Underpinning PoB's strong competitive position is its position as the third-largest container port in Australia and the sole container and general cargo port serving Brisbane. It is the main gateway to Queensland and has a landlord business model that limits operational risk. Furthermore, the port has a good balance of import and export trade as well as passive rental income.

We forecast the port's trade revenue will increase by about 7% in fiscal 2018, driven by healthy volume growth and price increases linked to the consumer price index (CPI). Strong import volumes driven by the domestic construction sector and steady population growth will lift the port's revenues. Furthermore, import volumes of motor vehicles remain favorable because of the cessation of local production. Meanwhile, revenue associated with wet bulk volumes (including crude and refined oil) has increased after a decline in 2016.

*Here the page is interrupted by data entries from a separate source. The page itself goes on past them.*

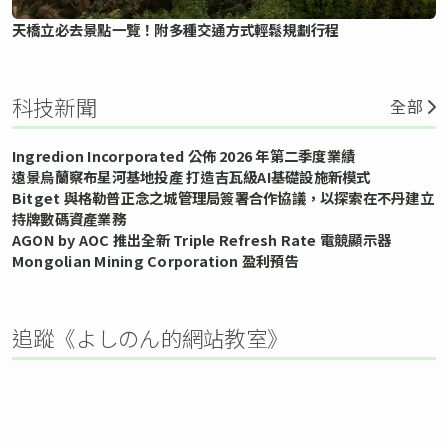
天橋立必去景點一覽！附多種交通方式輕鬆規劃行程
科技新聞
全部
Ingredion Incorporated 公佈 2026 年第二季度業績
遠景烏蘭察布星河基地投產 打造吉瓦級AI基礎設施新模式
Bitget 與格勒普正念之城管理局簽署合作協議，以探索在不丹建立
持牌數碼資產業務
AGON by AOC 推出全新 Triple Refresh Rate 電競顯示器
Mongolian Mining Corporation 盈利預告
追蹤《よしのん的網站教室》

Given that the State of Queensland has a relatively higher reliance on agricultural exports and commodity trade compared with other states, trade volumes could be volatile periodically. As a result, trade could moderate in the range of 3%-5% in the outer years.

Mitigating the potential trade volatility is the stabilizing effect of PoB's rental income. This is because the port's rental income is a significantly higher proportion of total revenues compared with those of NSW Ports. New revenue-generating property developments are underway and the leasing of new land should increase its property revenues by 3.5%-4.5% over the next two years.

Property leases at PoB are generally long term, with only a small proportion of lease revenue maturing within the next five years. Rentals are indexed to inflation or have a fixed increase of about 3%-4%. Moreover, lease rates are periodically rebased to property values and are contractually prevented from falling in adverse market conditions.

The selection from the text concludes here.